Friday, 4 January 2013

Canon in Miniature #192




Dystopia Human = Garbage
1994; Life Is Abuse
Nothing is beautiful and everything hurts. There’s nothing here that is enjoyable in the slightest. The music is an unholy combination of crust punk at its harshest and sludge metal at its most unpleasantly atmospheric. The lyrics are a constant barrage of disturbing images and ideals, and on top of that the band chose to augment the songs with samples from murder confessions and readings of suicide notes. This is not an album that is built to be enjoyed, it is meant to be endured. You suffer through the endless stream of audio displeasure and you emerge out the other side a different person.
So why is it so fascinating?
Human = Garbage is unpleasant in conception but in practice the displeasure and the ceaselessness of its attack in that direction becomes strangely praiseworthy. I mean, I can’t say that I genuinely enjoy listening to it all that much, but the impression that it leaves isn’t just that of a group of people trying to make the ugliest, most misanthropic piece of recorded music in history, but that of a group of people who see that there needs to be some kind of artistry at the base of even the most reprehensible sounding music.
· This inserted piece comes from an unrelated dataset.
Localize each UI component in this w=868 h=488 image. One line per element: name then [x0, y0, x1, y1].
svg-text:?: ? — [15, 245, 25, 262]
The songs that Dystopia constructs here, ignoring the vocals and samples for a second, are extremely well-considered and composed, much better than they need to be to get their general point – that everything in the world is awful especially people – across. I definitely appreciate the craft behind most of Human = Garbage even if the end product is something that I, in all honesty, never want to hear ever again after it’s over. So I wind up feeling remarkably positive towards it even though it’s hard to think of the words ‘positive’ and ‘this album’ in the same sentence without a thesaurus full of negative modifiers thrown in there.
That’s the conflict I face here, I can’t help but respect the hell out of what has to be the least enjoyable album I’ve come across. Human = Garbage is unpleasant as all get out, but that unpleasantness is conveyed with such a well-defined aesthetic that I respect it for its artistry. The ceaseless negativity is a bit much to truly recommend it though, never quite crossing over into self-parody but coming just close enough that I find it hard to take seriously. The bottom line is that I’m glad I heard this, because Dystopia are a fascinating as hell band in a genre I generally can’t find much to praise within and Human = Garbage is a fascinating document of unbridled misanthropy.